Hot questions for Using Neural networks in memory leaks

Question:

I'm getting this error

'ValueError: Tensor Tensor("Placeholder:0", shape=(1, 1), dtype=int32) is not an element of this graph.'

The code is running perfectly fine without with tf.Graph(). as_default():. However I need to call M.sample(...) multiple times and each time the memory won't be free after session.close(). Probably there is a memory leak but not sure where is it.

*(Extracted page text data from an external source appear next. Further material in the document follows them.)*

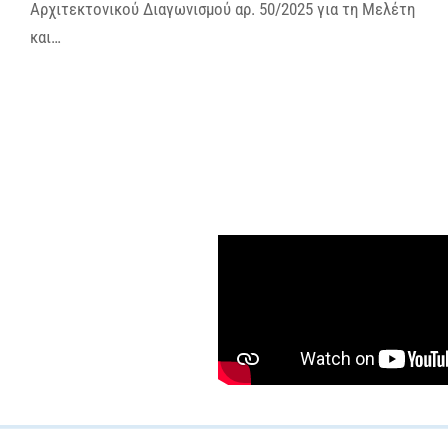
Αρχιτεκτονικού Διαγωνισμού αρ. 50/2025 για τη Μελέτη
και…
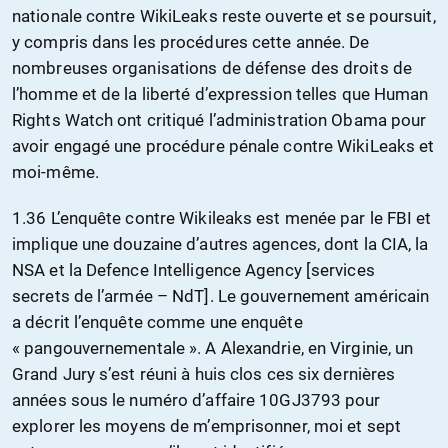
nationale contre WikiLeaks reste ouverte et se poursuit,
y compris dans les procédures cette année. De
nombreuses organisations de défense des droits de
l’homme et de la liberté d’expression telles que Human
Rights Watch ont critiqué l’administration Obama pour
avoir engagé une procédure pénale contre WikiLeaks et
moi-même.
1.36 L’enquête contre Wikileaks est menée par le FBI et
implique une douzaine d’autres agences, dont la CIA, la
NSA et la Defence Intelligence Agency [services
secrets de l’armée – NdT]. Le gouvernement américain
a décrit l’enquête comme une enquête
« pangouvernementale ». A Alexandrie, en Virginie, un
Grand Jury s’est réuni à huis clos ces six dernières
années sous le numéro d’affaire 10GJ3793 pour
explorer les moyens de m’emprisonner, moi et sept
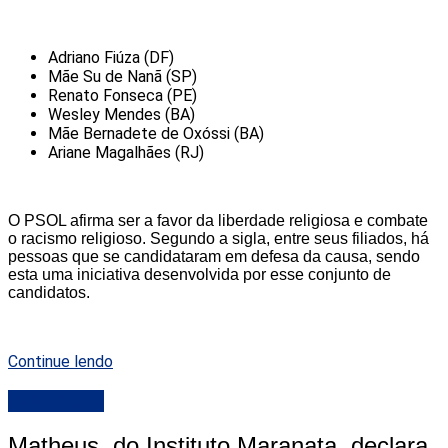
Adriano Fiúza (DF)
Mãe Su de Nanã (SP)
Renato Fonseca (PE)
Wesley Mendes (BA)
Mãe Bernadete de Oxóssi (BA)
Ariane Magalhães (RJ)
O PSOL afirma ser a favor da liberdade religiosa e combate
o racismo religioso. Segundo a sigla, entre seus filiados, há
pessoas que se candidataram em defesa da causa, sendo
esta uma iniciativa desenvolvida por esse conjunto de
candidatos.
Continue lendo
DESTAQUE
Matheus, do Instituto Maranata, declara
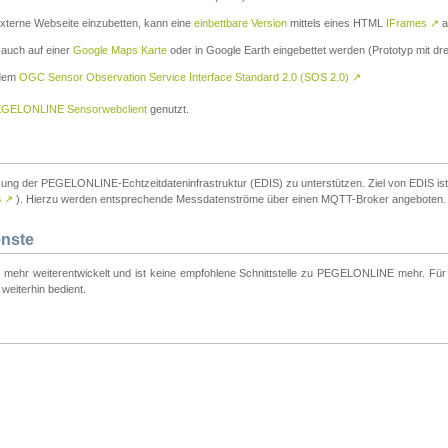
externe Webseite einzubetten, kann eine
einbettbare Version
mittels eines HTML
IFrames
↗
a
 auch auf einer
Google Maps Karte
oder in Google Earth eingebettet werden (Prototyp mit dre
 dem
OGC Sensor Observation Service Interface Standard 2.0 (SOS 2.0)
↗
GELONLINE Sensorwebclient
genutzt.
tzung der PEGELONLINE-Echtzeitdateninfrastruktur (EDIS) zu unterstützen. Ziel von EDIS ist e
S
↗
). Hierzu werden entsprechende Messdatenströme über einen MQTT-Broker angeboten.
enste
t mehr weiterentwickelt und ist keine empfohlene Schnittstelle zu PEGELONLINE mehr. Für n
weiterhin bedient.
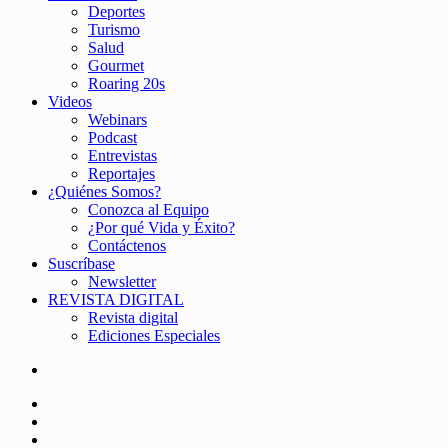
Deportes
Turismo
Salud
Gourmet
Roaring 20s
Videos
Webinars
Podcast
Entrevistas
Reportajes
¿Quiénes Somos?
Conozca al Equipo
¿Por qué Vida y Éxito?
Contáctenos
Suscríbase
Newsletter
REVISTA DIGITAL
Revista digital
Ediciones Especiales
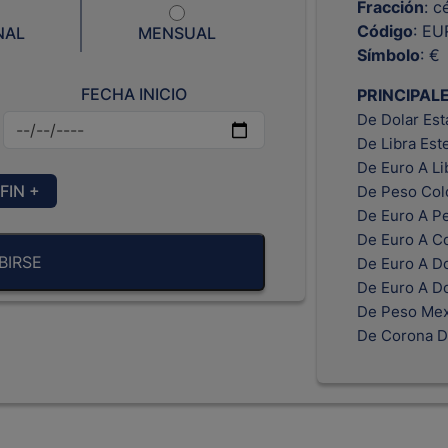
Fracción
: c
Código
: EU
NAL
MENSUAL
Símbolo
: €
FECHA INICIO
PRINCIPAL
De Dolar Es
De Libra Est
De Euro A Li
FIN +
De Peso Col
De Euro A P
De Euro A C
BIRSE
De Euro A Do
De Euro A D
De Peso Mex
De Corona D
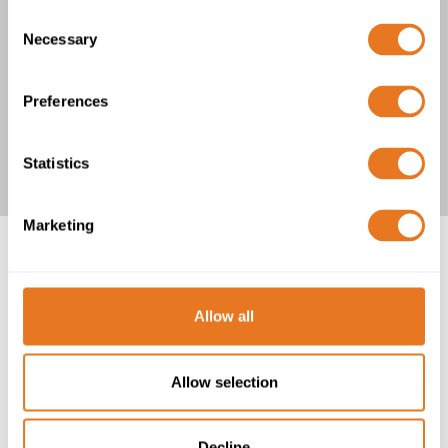
Consent
Necessary
Selection
Preferences
BS6622 XLPE PVC 12.7/22kV Cable
Statistics
Marketing
Allow all
Allow selection
Decline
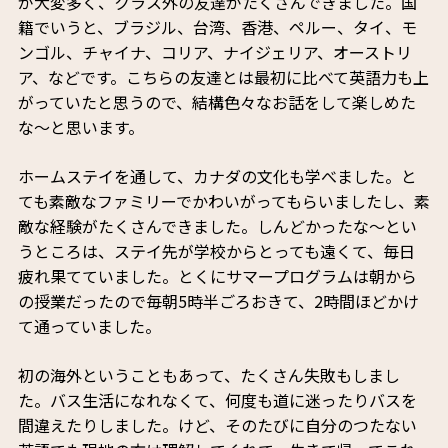
が大変多く、クラス外の友達がたくさんできました。国
籍でいうと、ブラジル、台湾、香港、ペルー、タイ、モ
ンゴル、チャイナ、コリア、ナイジェリア、オーストリ
ア、などです。こちらの友達とは最初に比べて英語力も上
がっていたと思うので、結構色々なお話をして楽しめた
な～と思います。
ホームステイを通して、カナダの文化も学べました。と
ても素敵なファミリーでかわいがってもらいましたし、素
敵な経験がたくさんできました。しんどかったな～とい
うところは、ステイ先が学校からとっても遠くて、毎日
疲れ果てていました。とくにサマープログラムは朝から
の授業だったので毎朝5時半ごろおきて、2時間ほどかけ
て通っていました。
初の海外ということもあって、たくさん失敗もしまし
た。バス生活になれなくて、何度も道に迷ったりバスを
間違えたりしました。けど、そのたびに自分のつたない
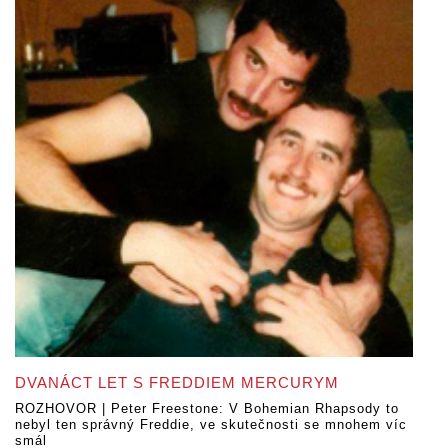
DVANÁCT LET S FREDDIEM MERCURYM
ROZHOVOR | Peter Freestone: V Bohemian Rhapsody to
nebyl ten správný Freddie, ve skutečnosti se mnohem víc
smál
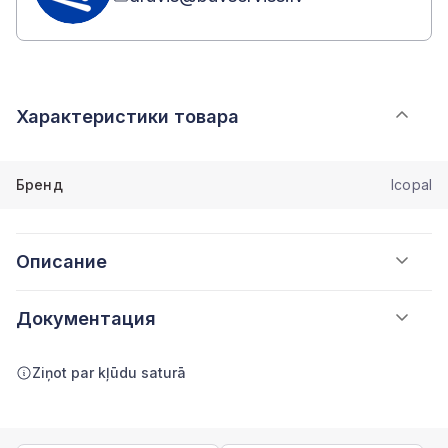
Характеристики товара
Бренд
Icopal
Описание
Документация
Ziņot par kļūdu saturā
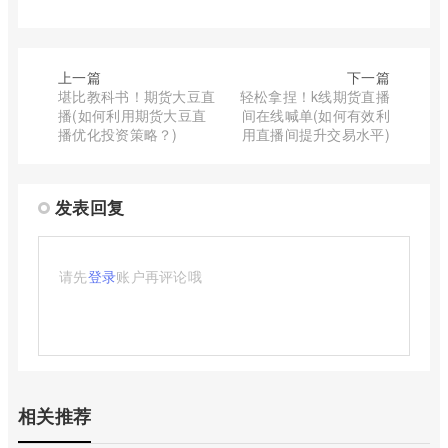
上一篇
下一篇
堪比教科书！期货大豆直
轻松拿捏！k线期货直播
播(如何利用期货大豆直
间在线喊单(如何有效利
播优化投资策略？)
用直播间提升交易水平)
发表回复
请先
登录
账户再评论哦
相关推荐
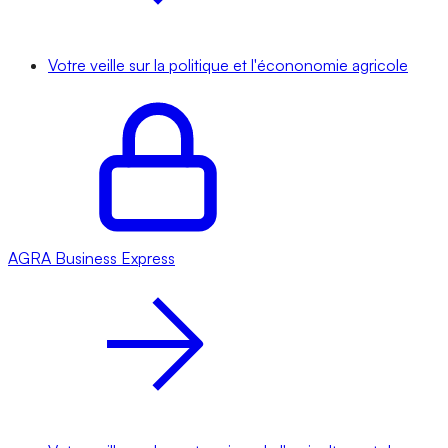
Votre veille sur la politique et l'écononomie agricole
AGRA
Business Express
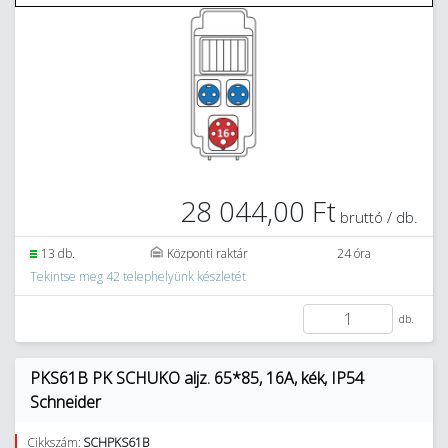
28 044,00 Ft
bruttó / db.
13 db.
Központi raktár
24 óra
Tekintse meg 42 telephelyünk készletét
db.
PKS61B PK SCHUKO aljz. 65*85, 16A, kék, IP54
Schneider
Cikkszám:
SCHPKS61B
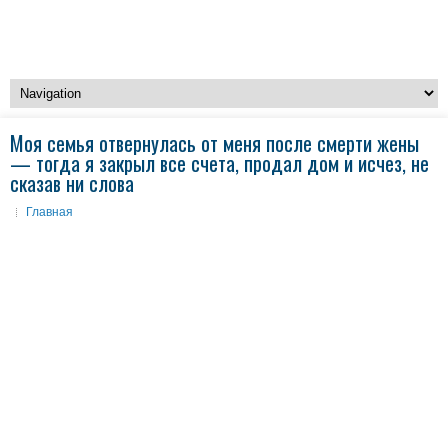
Моя семья отвернулась от меня после смерти жены
— тогда я закрыл все счета, продал дом и исчез, не
сказав ни слова
Главная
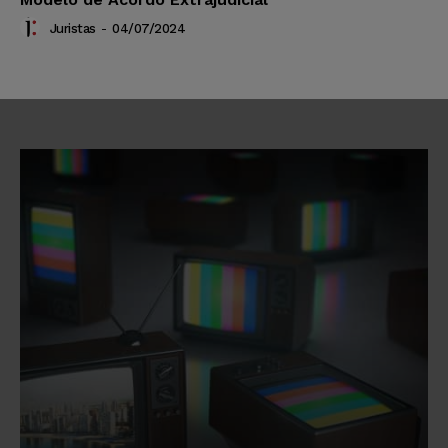
Juristas
-
04/07/2024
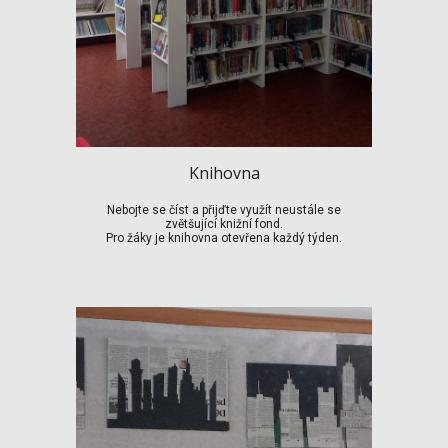
Knihovna
Nebojte se číst a přijďte využít neustále se
zvětšující knižní fond.
Pro žáky je knihovna otevřena každý týden.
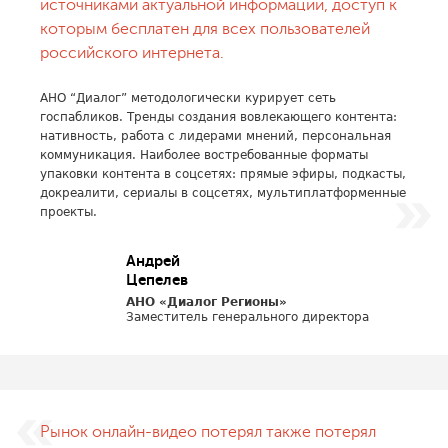
источниками актуальной информации, доступ к
которым бесплатен для всех пользователей
российского интернета.
АНО “Диалог” методологически курирует сеть
госпабликов. Тренды создания вовлекающего контента:
нативность, работа с лидерами мнений, персональная
коммуникация. Наиболее востребованные форматы
упаковки контента в соцсетях: прямые эфиры, подкасты,
докреалити, сериалы в соцсетях, мультиплатформенные
проекты.
Андрей
Цепелев
АНО «Диалог Регионы»
Заместитель генерального директора
Рынок онлайн-видео потерял также потерял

I want to restore a pre-trained neural network, set it as default graph, and testing it multiple times (like 10000) over the default graph without making it larger each time.

The code is:

def SessionOpener(save):
    grph = tf.get_default_graph()
    sess = tf.Session(graph=grph)
    ckpt = tf.train.get_checkpoint_state(save)
    saver = tf.train.import_meta_graph('./predictor/save/model.ckpt.meta')
    if ckpt and ckpt.model_checkpoint_path:
        saver.restore(sess, ckpt.model_checkpoint_path)
        tf.global_variables_initializer().run(session=sess)
    return sess

def LoadPredictor(save):
    with open(os.path.join(save, 'config.pkl'), 'rb') as f:
        saved_args = cPickle.load(f)
    with open(os.path.join(save, 'words_vocab.pkl'), 'rb') as f:
        words, vocab = cPickle.load(f)
    model = Model(saved_args, True)
    return model, words, vocab

if __name__ == '__main__':
    Save = './save'
    M, W, V = LoadPredictor(Save)
    Sess = SessionOpener(Save)
    word = M.sample(Sess, W, V, 1, str(123), 2, 1, 4)
    Sess.close()

And the model is:

class Model():
    def __init__(self, args, infer=False):
        with tf.Graph().as_default():
            self.args = args
            if infer:
                args.batch_size = 1
                args.seq_length = 1

            if args.model == 'rnn':
                cell_fn = rnn.BasicRNNCell
            elif args.model == 'gru':
                cell_fn = rnn.GRUCell
            elif args.model == 'lstm':
                cell_fn = rnn.BasicLSTMCell
            else:
                raise Exception("model type not supported: {}".format(args.model))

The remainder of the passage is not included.